After doing this, we saw that the CROPDMGEXP and PROPDMGEXP were in a strange format. Some values were numbers, others were symbols or letters. So, we dids a processing to transform everything in numbers. We used sapply for this action and after this, we created new variables that can represent the total value considering the PORPDMEXP and the PROPDMG values. FinalPROPDMG = PROPDMG*10^PROPDMGEXP. The same idea was applyed to Crop Damage.

getNames <- function(x){
  if (x=='K'){
    x<-3
  }else if (x=='m'||x=='M'){
    x<-6
  }else if (x=='?'||x=='+'||x=='-'||x==''||x==' '){
    x<-0
  }else if(x=='H'||x=="h"){
    x<-2
  }else if(x=='b'||x=='B'){
    x<-9
  }else{
    x<-x
  }
}

justEconomicalData$PROPDMGEXP<-sapply(justEconomicalData$PROPDMGEXP,getNames)
justEconomicalData$CROPDMGEXP<-sapply(justEconomicalData$CROPDMGEXP,getNames)
justEconomicalData[,"FinalPROPDMG"]<-justEconomicalData[,"PROPDMG"]*10^justEconomicalData[,"PROPDMGEXP"]
justEconomicalData[,"FinalCROPDMG"]<-justEconomicalData[,"CROPDMG"]*10^justEconomicalData[,"CROPDMGEXP"]

Results

Injuries and Fatalities

In order to analyse the injuries and fatalities we used aggregate function to get just the event names and number of injuries and fatalities for each event. After this, we just selected the ones that had more than 3000 events since 1950.
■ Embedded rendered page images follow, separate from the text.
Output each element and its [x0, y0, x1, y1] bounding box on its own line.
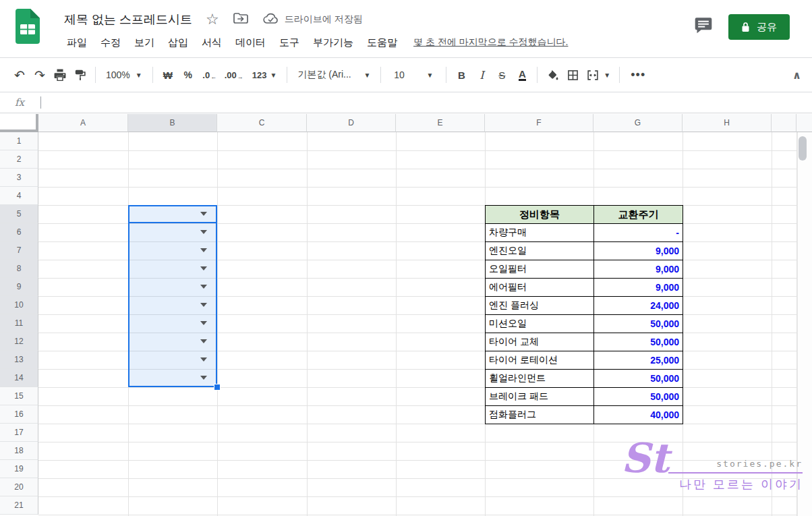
table-cell-item[interactable]: 엔진오일	[486, 242, 594, 260]
italic-button[interactable]: I	[471, 65, 492, 85]
row-header-21[interactable]: 21	[0, 496, 38, 515]
fill-handle[interactable]	[214, 384, 221, 391]
column-header-C[interactable]: C	[217, 114, 307, 132]
menu-item-5[interactable]: 서식	[195, 34, 229, 52]
table-cell-value[interactable]: -	[594, 224, 683, 242]
font-size-select[interactable]: 10 ▼	[386, 67, 441, 83]
bold-button[interactable]: B	[451, 65, 471, 85]
row-header-18[interactable]: 18	[0, 442, 38, 460]
table-cell-value[interactable]: 9,000	[594, 242, 683, 260]
row-header-19[interactable]: 19	[0, 460, 38, 478]
menu-item-2[interactable]: 수정	[94, 34, 127, 52]
row-header-7[interactable]: 7	[0, 241, 38, 260]
star-icon[interactable]: ☆	[206, 12, 219, 27]
sheet-grid[interactable]: ABCDEFGH12345678910111213141516171819202…	[0, 114, 812, 516]
table-cell-value[interactable]: 50,000	[594, 333, 683, 351]
borders-button[interactable]	[562, 65, 583, 85]
dropdown-arrow-icon[interactable]	[200, 248, 207, 252]
menu-item-4[interactable]: 삽입	[161, 34, 195, 52]
comments-button[interactable]	[693, 16, 714, 38]
table-cell-value[interactable]: 9,000	[594, 279, 683, 297]
fill-color-button[interactable]	[542, 65, 562, 85]
column-header-B[interactable]: B	[128, 114, 217, 132]
vertical-scrollbar-thumb[interactable]	[799, 136, 807, 161]
dropdown-arrow-icon[interactable]	[200, 212, 207, 216]
table-cell-value[interactable]: 25,000	[594, 351, 683, 370]
strikethrough-button[interactable]: S	[492, 65, 512, 85]
row-header-11[interactable]: 11	[0, 314, 38, 333]
table-cell-value[interactable]: 40,000	[594, 406, 683, 424]
table-cell-value[interactable]: 50,000	[594, 315, 683, 333]
save-status[interactable]: 드라이브에 저장됨	[262, 12, 363, 28]
menu-item-1[interactable]: 파일	[60, 34, 94, 52]
column-header-A[interactable]: A	[38, 114, 128, 132]
dropdown-arrow-icon[interactable]	[200, 230, 207, 234]
formula-input[interactable]	[41, 92, 812, 113]
row-header-3[interactable]: 3	[0, 169, 38, 187]
table-cell-item[interactable]: 타이어 로테이션	[486, 351, 594, 370]
menu-item-3[interactable]: 보기	[127, 34, 161, 52]
column-header-partial[interactable]	[772, 114, 796, 132]
dropdown-arrow-icon[interactable]	[200, 266, 207, 270]
merge-cells-menu[interactable]: ▼	[583, 67, 614, 84]
dropdown-arrow-icon[interactable]	[200, 376, 207, 380]
text-color-button[interactable]: A	[512, 65, 532, 85]
row-header-1[interactable]: 1	[0, 132, 38, 150]
select-all-corner[interactable]	[0, 114, 38, 132]
row-header-14[interactable]: 14	[0, 369, 38, 387]
dropdown-arrow-icon[interactable]	[200, 357, 207, 362]
increase-decimal-button[interactable]: .00→	[221, 65, 247, 85]
menu-item-9[interactable]: 도움말	[360, 34, 404, 52]
table-cell-item[interactable]: 타이어 교체	[486, 333, 594, 351]
menu-item-6[interactable]: 데이터	[229, 34, 272, 52]
row-header-8[interactable]: 8	[0, 260, 38, 278]
format-currency-button[interactable]: ₩	[158, 65, 178, 85]
row-header-16[interactable]: 16	[0, 405, 38, 424]
sheets-logo-icon[interactable]	[15, 9, 40, 47]
table-cell-value[interactable]: 24,000	[594, 297, 683, 315]
vertical-scrollbar-track[interactable]	[797, 132, 812, 516]
table-header-cell[interactable]: 교환주기	[594, 206, 683, 224]
row-header-5[interactable]: 5	[0, 205, 38, 223]
row-header-9[interactable]: 9	[0, 278, 38, 296]
zoom-select[interactable]: 100% ▼	[100, 67, 148, 83]
row-header-4[interactable]: 4	[0, 187, 38, 205]
table-cell-item[interactable]: 점화플러그	[486, 406, 594, 424]
row-header-10[interactable]: 10	[0, 296, 38, 314]
paint-format-button[interactable]	[70, 65, 90, 85]
table-cell-item[interactable]: 에어필터	[486, 279, 594, 297]
row-header-20[interactable]: 20	[0, 478, 38, 496]
table-header-cell[interactable]: 정비항목	[486, 206, 594, 224]
decrease-decimal-button[interactable]: .0←	[198, 65, 221, 85]
move-folder-icon[interactable]	[233, 11, 249, 28]
column-header-D[interactable]: D	[307, 114, 396, 132]
table-cell-item[interactable]: 엔진 플러싱	[486, 297, 594, 315]
column-header-F[interactable]: F	[485, 114, 593, 132]
column-header-H[interactable]: H	[683, 114, 772, 132]
share-button[interactable]: 공유	[728, 14, 790, 40]
table-cell-value[interactable]: 50,000	[594, 388, 683, 406]
more-options-button[interactable]: •••	[625, 65, 651, 85]
dropdown-arrow-icon[interactable]	[200, 339, 207, 343]
print-button[interactable]	[50, 65, 70, 85]
format-percent-button[interactable]: %	[178, 65, 198, 85]
table-cell-item[interactable]: 브레이크 패드	[486, 388, 594, 406]
document-title[interactable]: 제목 없는 스프레드시트	[64, 11, 192, 28]
menu-item-7[interactable]: 도구	[272, 34, 306, 52]
menu-item-8[interactable]: 부가기능	[306, 34, 360, 52]
column-header-G[interactable]: G	[593, 114, 683, 132]
row-header-6[interactable]: 6	[0, 223, 38, 241]
row-header-17[interactable]: 17	[0, 424, 38, 442]
hide-toolbar-button[interactable]: ∧	[792, 69, 801, 82]
table-cell-item[interactable]: 오일필터	[486, 260, 594, 279]
undo-button[interactable]: ↶	[9, 65, 30, 85]
redo-button[interactable]: ↷	[30, 65, 50, 85]
dropdown-arrow-icon[interactable]	[200, 321, 207, 325]
column-header-E[interactable]: E	[396, 114, 485, 132]
table-cell-item[interactable]: 휠얼라인먼트	[486, 370, 594, 388]
row-header-13[interactable]: 13	[0, 351, 38, 369]
number-format-menu[interactable]: 123 ▼	[247, 67, 283, 83]
table-cell-value[interactable]: 9,000	[594, 260, 683, 279]
row-header-2[interactable]: 2	[0, 150, 38, 169]
table-cell-item[interactable]: 차량구매	[486, 224, 594, 242]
aggregatedFatalitiesData <- aggregate(FATALITIES + INJURIES ~ EVTYPE  , data=loadedData, FUN = sum)
colnames (aggregatedFatalitiesData) <- c('EventType','FatalitiesInjuries')
justTopFatal <- filter(aggregatedFatalitiesData, FatalitiesInjuries > 3000)

After doing this, we plotted the data for better vizualization.

f <- list(
  family = "Courier New, monospace",
  size = 18,
  color = "#7f7f7f"
)
x <- list(
  title = "Events",
  titlefont = f
)
y <- list(
  title = "Fatalities and Injuries",
  titlefont = f
)

with(justTopFatal,
     plot_ly(
       x = EventType,
       y = FatalitiesInjuries,
       type = "bar",
     ) %>%layout(xaxis = x, yaxis = y))

As we can see, Tornado is the event that causes more fatalities and injuries in the USA, since 1950. It has almost 100,000 reported cases.

Economic Effect

After doing the preprocessing part, we could also use aggregate in a similar way we did before. The filtering part, did it for the events with an economic impact over 150 Billion dollars since 1950.

aggregatedEconomicData <- aggregate(FinalPROPDMG + FinalCROPDMG ~ EVTYPE  , data=justEconomicalData, FUN = sum)
colnames (aggregatedEconomicData) <- c('EventType','EconomicalImpact')
justTopEconomical <- filter(aggregatedEconomicData, EconomicalImpact > 150000000000)

And we finally ploted the Events that caused most economical impact in the USA.

f <- list(
  family = "Courier New, monospace",
  size = 18,
  color = "#7f7f7f"
)
x <- list(
  title = "Events",
  titlefont = f
)
y <- list(
  title = "Economical Impact in US$",
  titlefont = f
)

with(justTopEconomical,
plot_ly(
  x = EventType,
  y = EconomicalImpact,
  type = "bar",
  title="lalala"
) %>%layout(xaxis = x, yaxis = y))

As we could see, Floor and its related events are the ones that causes most of the Economical problems in the US since 1950.